Chinese Go Underground to Find Place to Store Energy in Compressed Air

The project of storing energy in compressed air, tested in Germany in the 1970s, has received a second wind in the era of renewable energy sources. Their intermittent nature of generation requires storage capacities so that the supply of electricity is not interrupted at night and in windless weather. In China, the idea of ​​pumping air into underground caves in order to then use the compressed gas to generate energy has been actively picked up. However, natural caves are running out, but the demand for them remains.
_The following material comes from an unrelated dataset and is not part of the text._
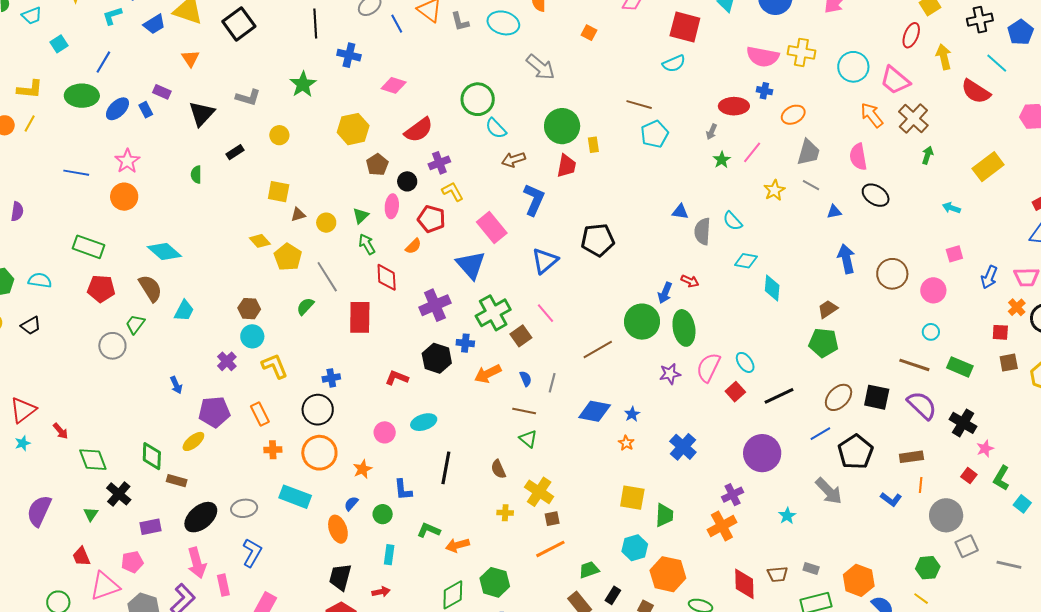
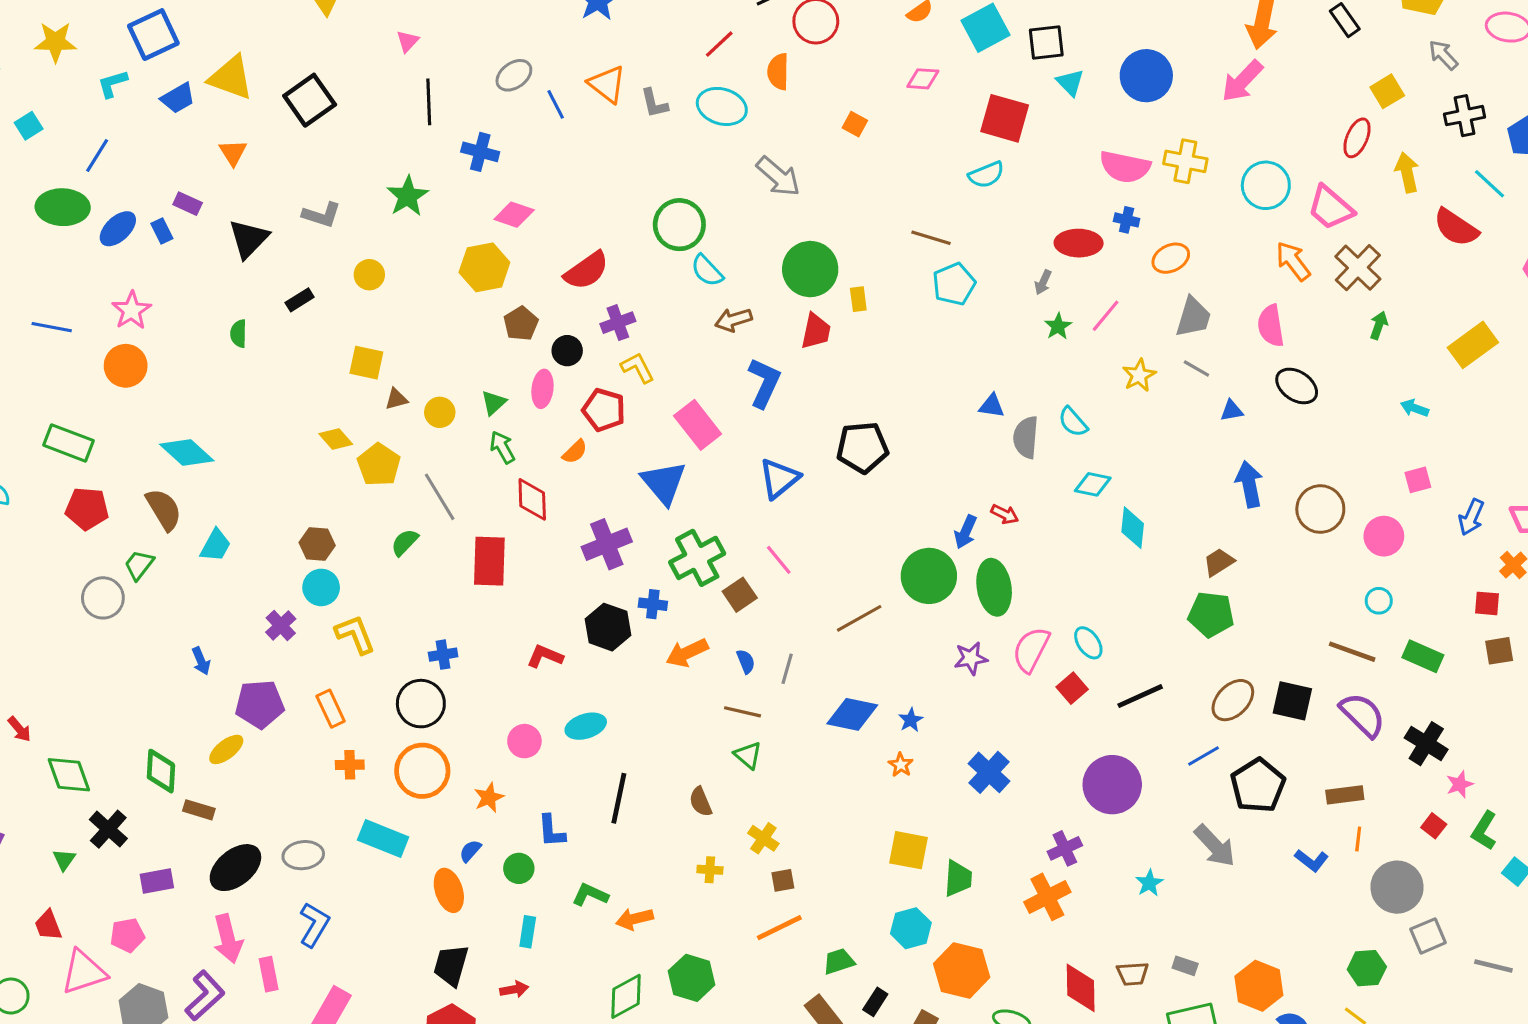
pink diamond: (394, 85) -> (514, 215), moved
yellow cross: (539, 492) -> (763, 838), size x0.7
Image source: China Energy Storage

The lack of caves for storing energy in compressed air has forced the Chinese to drill artificial underground reservoirs, which requires the development of a whole range of technologies to ensure the reliability of cyclopean underground structures and prevent leaks. In addition, conditions for storing air with higher pressure than in natural caves can be created underground.

China’s first large-scale compressed air energy storage (CAES) project using a fully man-made underground cavern has begun, a major step toward commercializing the technology, sources said.

The project is being developed by a state-owned consortium and is being implemented with the support of local state-owned enterprise Xinyang Construction Investment Group, CAES technology specialist China Energy Storage National Engineering Research Center (China Energy Storage) and two other state-owned investment companies.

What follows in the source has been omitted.